Références professionnelles

Vérifier le parcours des candidats

26 Juillet 2015 Par Florence Thibaut
Nicolas Hurlin
Pour Nicolas Hurlin, la vérification de références professionnelles gagnerait à être aussi utilisée par les plus petites entreprises. (Photo: Julien Becker)

Spécialisé dans le recrutement, le bureau de conseil RH The Recruiter vient d’intégrer les services de références professionnelles Doctor Chexs à son portfolio. Pas encore entièrement entrée dans les mœurs, la vérification de CV permet parfois de faire le tri dans une masse de candidatures.

Fondées en 2007, les activités de Doctor Chexs font désormais partie intégrante de l’équipe de The Recruiter. Les quatre recruteurs internes s’y consacreront chacun à hauteur de 20% de leur temps. Plusieurs types de vérifications de références professionnelles continueront à être proposés: analyse de données personnelles, d’expériences passées ou du bagage éducatif, diplômes et certifications, ou encore entretiens pour déterminer l’attitude ou le comportement d’un candidat sur base d’interview avec des personnes-ressources.

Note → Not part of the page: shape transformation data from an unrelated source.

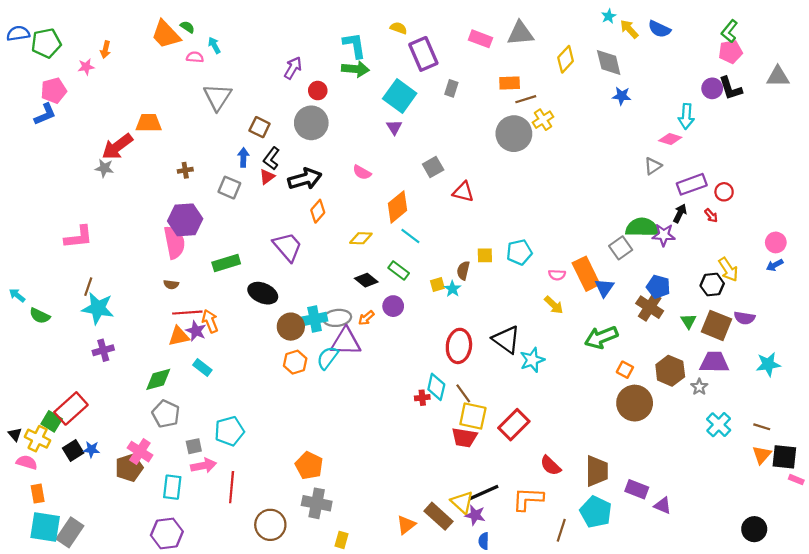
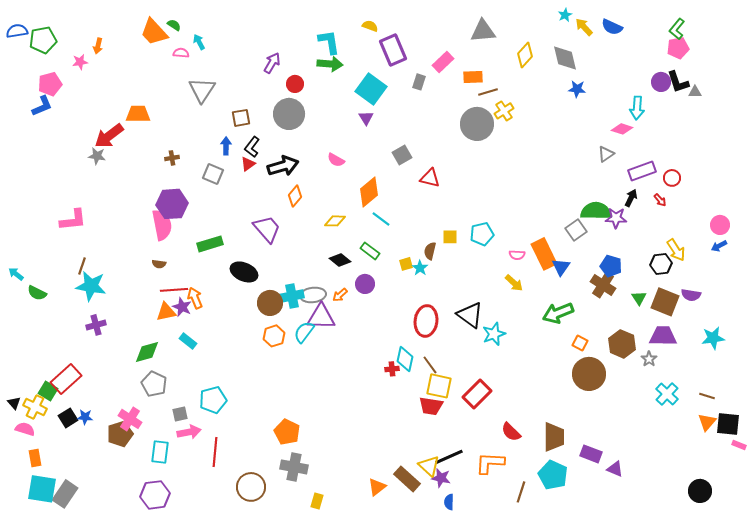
pink rectangle: (480, 39) -> (443, 62), moved, turned -65
gray triangle: (778, 77) -> (695, 92), moved, size x0.6
brown square: (260, 127) -> (241, 118), turned -36

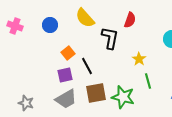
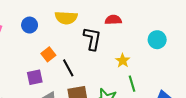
yellow semicircle: (85, 18) -> (66, 18), turned -45
red semicircle: (130, 20) -> (113, 20), turned -112
purple square: (65, 75) -> (35, 77), moved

Émergente, la vérification des informations fournies par les candidats est loin d’être un réflexe. Elle doit encore souvent être présentée et expliquée aux entreprises. Ces dernières partent plutôt du principe que les données consignées dans un CV sont justes et les candidats de bonne foi. «C’est une demande qu’il faut stimuler, explique Nicolas Hurlin, founding partner chez The Recruiter et également à l’initiative de Doctor Chexs. Le recours à ce type de services n’est pas encore entré dans les mœurs. Cependant, une fois qu’on leur explique l’intérêt, les entreprises y sont souvent très réceptives.» Plus répandue dans les pays anglo-saxons, la vérification de références au Luxembourg n’est utilisée jusqu’à présent que par des grandes structures, et en particulier dans le secteur financier.

Relation de confiance

Falsification du diplôme, fausses fonctions pour cacher des périodes d’inactivité, CDD mentionné à la place d’une période d’essai non concluante ou dates qui ne correspondent pas, toutes sortes de cas de figure existent. Pour des raisons éthiques, chaque procédure de vérification démarre par l’accord du candidat. Ce dernier doit signer une lettre attestant de sa mise au courant. Il propose également souvent des personnes de contact pour attester de ses compétences. «Nous ne sommes jamais dans le jugement. Notre rôle est de faire remonter des informations, des témoignages et des données factuelles à l’entreprise. L’idée est de pouvoir maintenir la relation de confiance qui s’est instaurée entre le candidat et sa future entreprise.»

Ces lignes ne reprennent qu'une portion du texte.